Den Wunschpreis von 1.200 Euro kommentierte die Expertin mit 1.000 bis 1.500 Euro. Horst Lichter stellte sich neben den Action-Helden und imitierte dessen Geste. In Ermangelung an Lichtschwertern empfahl Annika Raßbach ihm Händlerkarten.
Auch im Händlerraum kennt niemand die Figur
"Wer das ist, weiß kein Mensch", war Walter Lehnertz sicher. Zumindest im Händlerraum. Julian Schmitz-Avilas schwächelnde Expertise: "Das ist ein Mann." Jos van Katwijk scheiterte bereits beim Lesen: "Star Wars: The Force Unreleased", las er falsch vor.
"Das ist halt ein Kämpfer, das erkennt man an den Schwertern", gab sich Julian Schmitz-Avila wenig Mühe. "Aber der war nicht im Fernsehen - also in den Filmen - drin?", fragte Walter Lehnertz. "Leider nicht, aber im Radio quasi - da habe ich ihn gewonnen", erklärte Max.
"Ja, verrückt auf jeden Fall", entschied Julian Schmitz-Avila. Er bot zum Start 200 Euro. Wolfgang Pauritsch, Walter Lehnertz und Jos van Katwijk folgten. Als der Niederländer auf Schmitz-Avilas 350 Euro mit "375" reagierte, fragte Schmitz-Avila: "Häh?"
Wolfgang Pauritsch kommentierte scherzhaft: "Holländische Gulden." Als Jos van Katwijk 425 Euro bot, schaltete sich Wolfgang Pauritsch ein. Er versuchte, dem Verkäufer in die Karten zu schauen ... "Ich habe überhaupt keine Ahnung davon", gab er zu. "Wie sind denn unsere Gebote, helfen Sie uns ein bisschen", bat er Max. Der nannte offenherzig den Schätzpreis von 1.000 bis 1.500 Euro.
"Der sieht richtig gut aus", schwärmte Susanne Steiger. Allerdings hatte sie eigenwillige Ideen: "Ich kann mir sehr gut vorstellen, dass man den auf einen Saugroboter stellt. Der fährt dann nachts durch den Laden und schreckt die Einbrecher ab." Die Kollegen lachten.
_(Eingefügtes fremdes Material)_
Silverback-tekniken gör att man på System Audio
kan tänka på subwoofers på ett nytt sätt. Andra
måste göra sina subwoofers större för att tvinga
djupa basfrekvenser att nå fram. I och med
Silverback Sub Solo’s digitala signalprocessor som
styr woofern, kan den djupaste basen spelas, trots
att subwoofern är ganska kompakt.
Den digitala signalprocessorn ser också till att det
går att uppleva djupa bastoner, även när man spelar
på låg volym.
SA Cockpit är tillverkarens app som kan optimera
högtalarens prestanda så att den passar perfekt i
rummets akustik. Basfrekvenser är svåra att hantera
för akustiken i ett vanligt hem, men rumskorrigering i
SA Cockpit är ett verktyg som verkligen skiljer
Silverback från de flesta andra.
Julian Schmitz-Avila hatte eine andere Idee für die Zweckentfremdung des Objekts: "Wir können den als Security bei uns an die Tür stellen." Jos van Katwijk wiederum wollte den "Starkiller" für sich selbst haben. Er bot 550 Euro. Zu wenig, fand Max. Sie einigten sich auf 600 Euro. Zwar nur die Hälfte des ursprünglichen Preiswunsches, aber Max war zufrieden. Vielleicht ja auch aus Dankbarkeit für den gewonnenen nutzbaren Platz zu Hause ...
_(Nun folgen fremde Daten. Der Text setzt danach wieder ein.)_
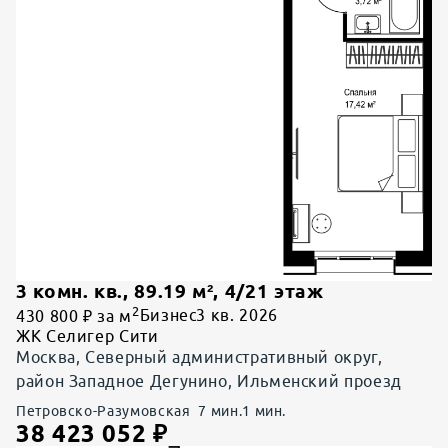
3 комн. кв.
,
89.19
м²,
4
/
21
этаж
2
430 800 ₽ за м
Бизнес
3 кв. 2026
ЖК Селигер Сити
Москва, Северный административный округ,
район Западное Дегунино, Ильменский проезд
Петровско-Разумовская
7
мин.
1
мин.
38 423 052
₽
"Bares für Rares": Das waren die weiteren Objekte der Sendung
Julien und Tom wollten Märchen-Scherenschnitte ihrer Großmutter veräußern. Annika Raßbach taxierte auf maximal 100 Euro. Wolfang Pauritsch bot sogar 200 Euro, doch die Zwillinge lehnten überraschend ab. Sie wollten spontan die Erinnerungen an Omas Werk behalten.
Ein Diamantanhänger mit Kette aus 585er Gold und Platin wollte das Ehepaar Fredi und Petra für 500 Euro verkaufen. 600 bis 700 Euro hielt Patrick Lessmann für realistisch. Susanne Steiger verdoppelte den Wunschpreis: 1.000 Euro!
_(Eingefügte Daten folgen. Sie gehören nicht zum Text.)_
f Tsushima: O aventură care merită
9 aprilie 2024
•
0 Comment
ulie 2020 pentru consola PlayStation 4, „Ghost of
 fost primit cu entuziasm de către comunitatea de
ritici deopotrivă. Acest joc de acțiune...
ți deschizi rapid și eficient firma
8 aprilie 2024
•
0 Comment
Vier edle Früchtelöffel aus England, datiert auf 1780 bis 1790, wollte Alexander für 250 Euro abgeben. Patrick Lessman erhöhte auf bis zu 650. Wolfgang Pauritsch war das schmucke Besteck-Set 500 Euro wert.
Eine Tabatière mit einer Darstellung von Louis XVI wollte Kerstin für 300 Euro verkaufen. Bianca Berding hielt nur bis zu 200 für angemessen. Susanne Steiger bezahlte zum Glück 350 Euro.